[Data for this task]

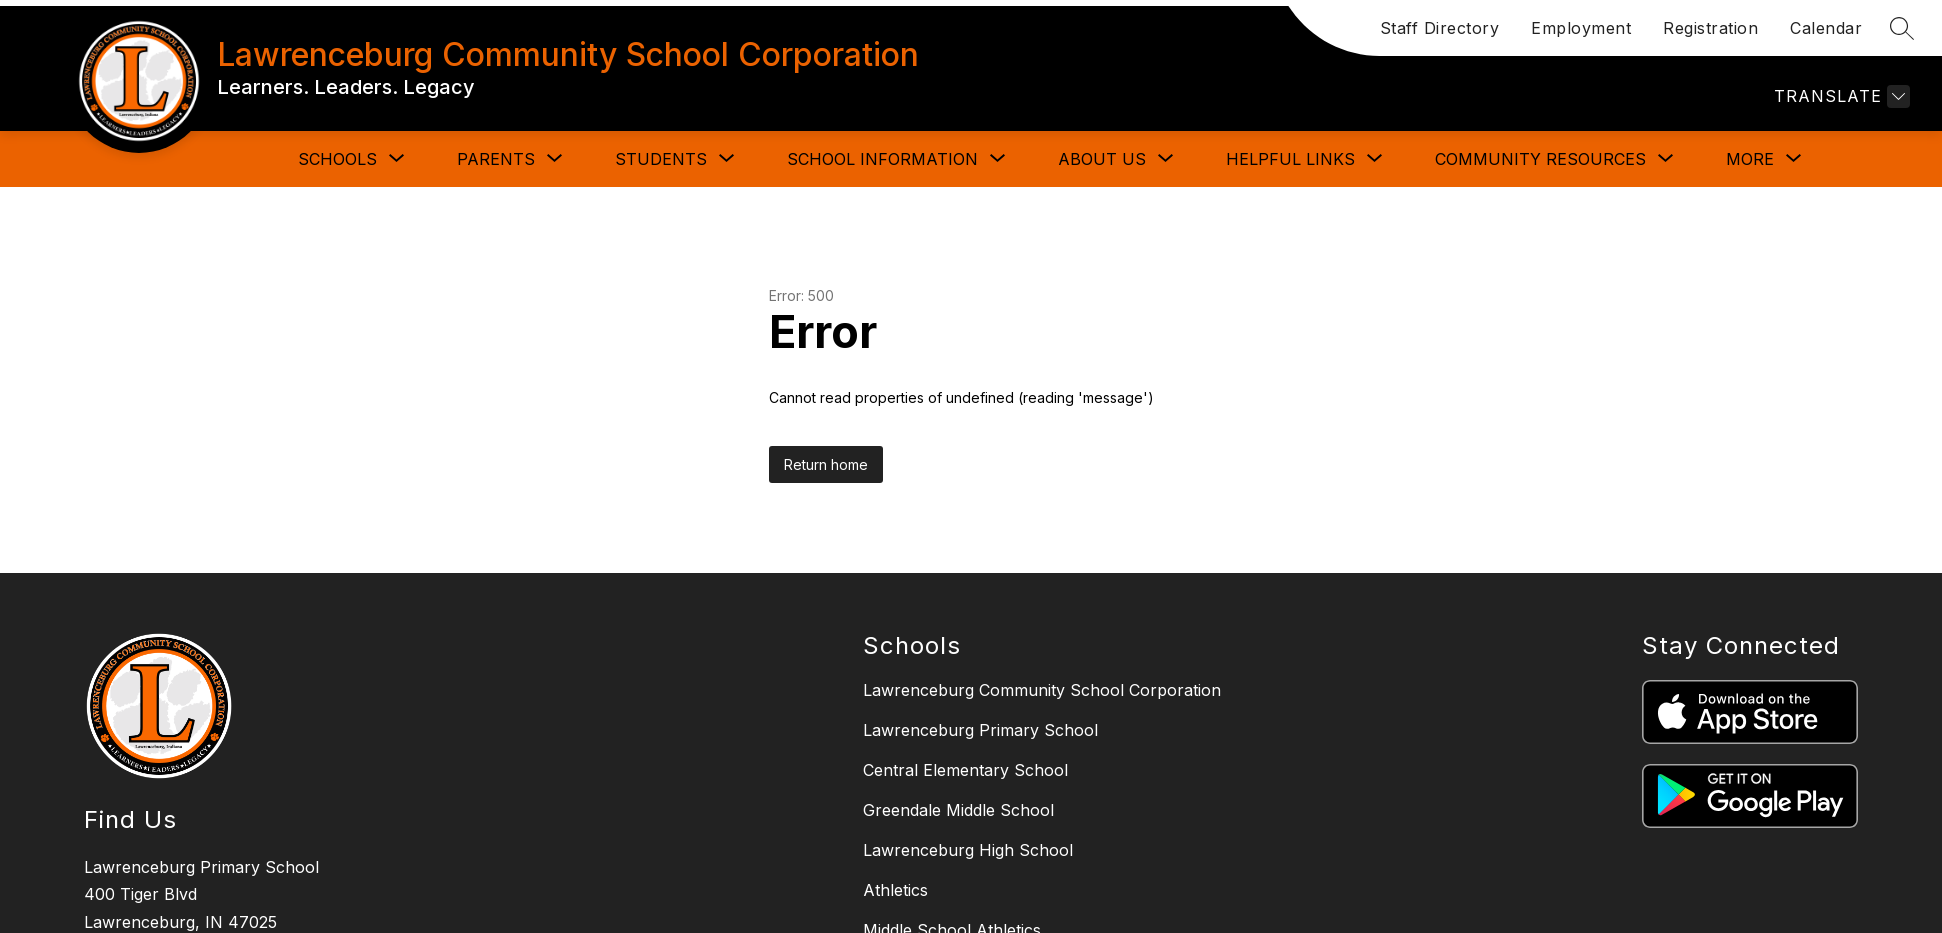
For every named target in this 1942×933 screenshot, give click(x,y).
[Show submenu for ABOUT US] (1102, 159)
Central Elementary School (965, 770)
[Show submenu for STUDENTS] (661, 159)
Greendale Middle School (958, 810)
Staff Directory (1440, 28)
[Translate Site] (1839, 96)
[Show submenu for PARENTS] (496, 159)
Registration (1710, 28)
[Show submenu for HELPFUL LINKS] (1290, 159)
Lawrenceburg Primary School (980, 730)
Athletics (895, 890)
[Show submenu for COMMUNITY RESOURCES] (1540, 159)
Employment (1581, 28)
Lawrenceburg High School (968, 850)
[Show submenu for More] (1750, 159)
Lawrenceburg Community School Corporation (1042, 690)
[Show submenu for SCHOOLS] (337, 159)
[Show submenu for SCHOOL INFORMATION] (882, 159)
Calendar (1826, 28)
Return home (826, 464)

[/Data for this task]

Could you set down, word for word, only the lines above from the line with "Registration (1710, 28)" to the line with "[Show submenu for SCHOOLS] (337, 159)", including both?

Registration (1710, 28)
[Show submenu for HELPFUL LINKS] (1290, 159)
Lawrenceburg Primary School (980, 730)
Athletics (895, 890)
[Show submenu for COMMUNITY RESOURCES] (1540, 159)
Employment (1581, 28)
Lawrenceburg High School (968, 850)
[Show submenu for More] (1750, 159)
Lawrenceburg Community School Corporation (1042, 690)
[Show submenu for SCHOOLS] (337, 159)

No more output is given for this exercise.